While NBC is busy trying to get the word out to Bay area viewers that KNTV reaches north of San Jose and is now the home of Must-See TV in the country’s fifth-largest market, Mr. Schwaid, 47, is adjusting to his role as transition team leader.
What’s the hardest thing about his new job?
“As an ex-newsperson, you’re in a position now of working not just in the news department but at a station level. That’s a change. As for our role right now, we’re not managing the station, we’re consulting and working with the station. We help make suggestions on what we do and respect what they’re doing. It’s not our station. At the same time, you have to understand and learn the market. This market is significantly different than a lot of other markets. First of all, it’s a much more diverse, higher-educated [market]. It is a market that has three enormous cities-San Francisco, Oakland, San Jose.”
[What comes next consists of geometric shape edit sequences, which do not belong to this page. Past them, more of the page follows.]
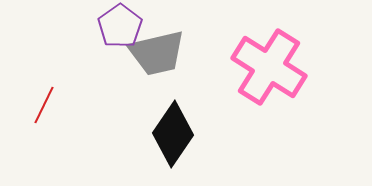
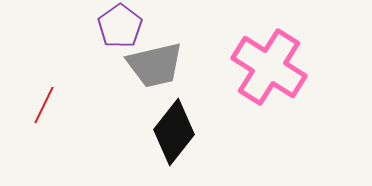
gray trapezoid: moved 2 px left, 12 px down
black diamond: moved 1 px right, 2 px up; rotated 4 degrees clockwise
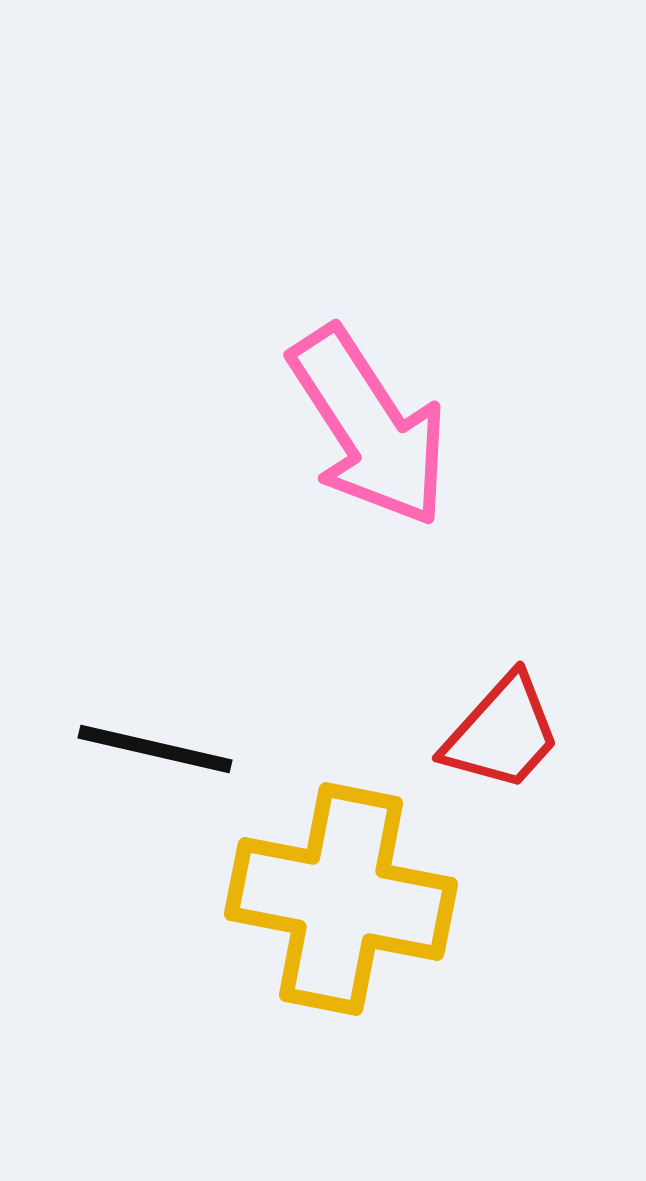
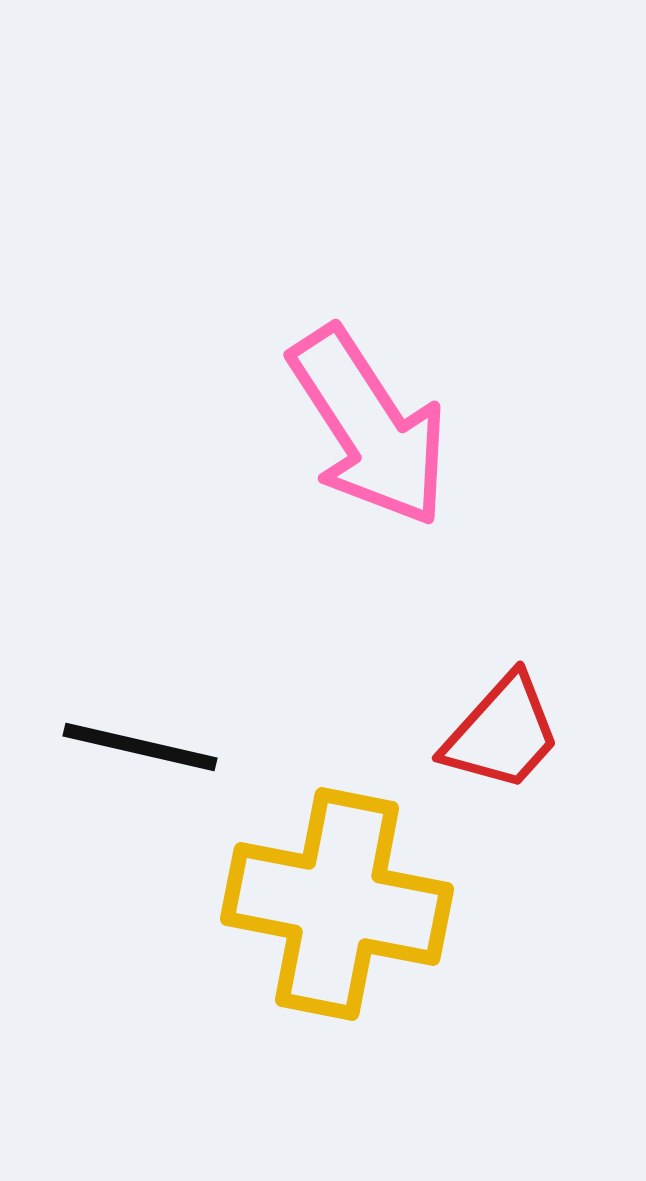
black line: moved 15 px left, 2 px up
yellow cross: moved 4 px left, 5 px down
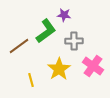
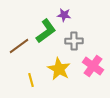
yellow star: rotated 10 degrees counterclockwise
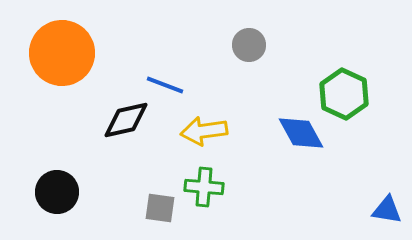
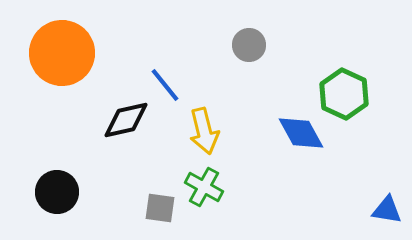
blue line: rotated 30 degrees clockwise
yellow arrow: rotated 96 degrees counterclockwise
green cross: rotated 24 degrees clockwise
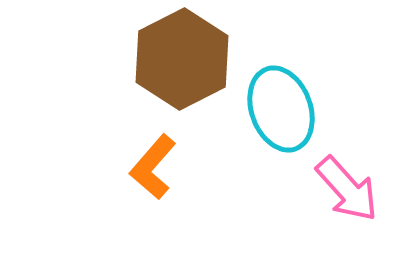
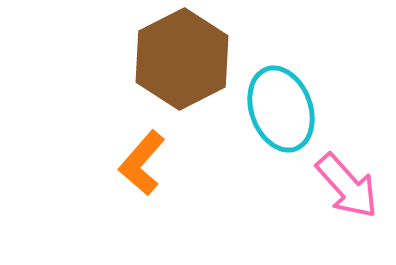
orange L-shape: moved 11 px left, 4 px up
pink arrow: moved 3 px up
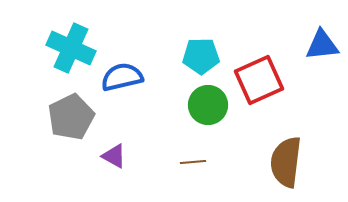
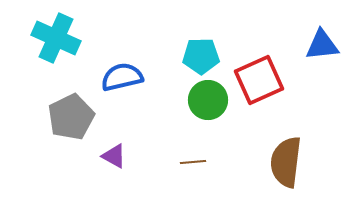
cyan cross: moved 15 px left, 10 px up
green circle: moved 5 px up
Mr. Schwaid, who is married and has two children, began his television career as a reporter for WHIO-TV, Dayton, Ohio. In mid-’98, he landed at WCAU in Philadelphia, which he said was then a “sleepy, nonaggressive” news environment. “There was a somewhat underserved portion of the market in terms of weather coverage, consumer, medical and breaking news,” he said. “My guidelines [are] you don’t follow the newspaper, you lead. If you go back and look at Philadelphia, we did not, as a routine, take a story from a newspaper. We’re a news organization; our responsibility at a TV station is to go out and get the news.”
During his first few months at WCAU, Mr. Schwaid masterminded the famous installation of blue strobe lights at the station:
“One of the problems you run into [in] any TV organization, if something big happens, breaking news, you have to get everybody together. We installed 14 blue strobe lights … throughout the work areas of the building. So when there is breaking news, the assignment desk has a big red button, and for 90 seconds these big blue strobe lights go off. Once we hit that light, we should be on air in two minutes or less. My staff was so awesome on this-it was amazing.”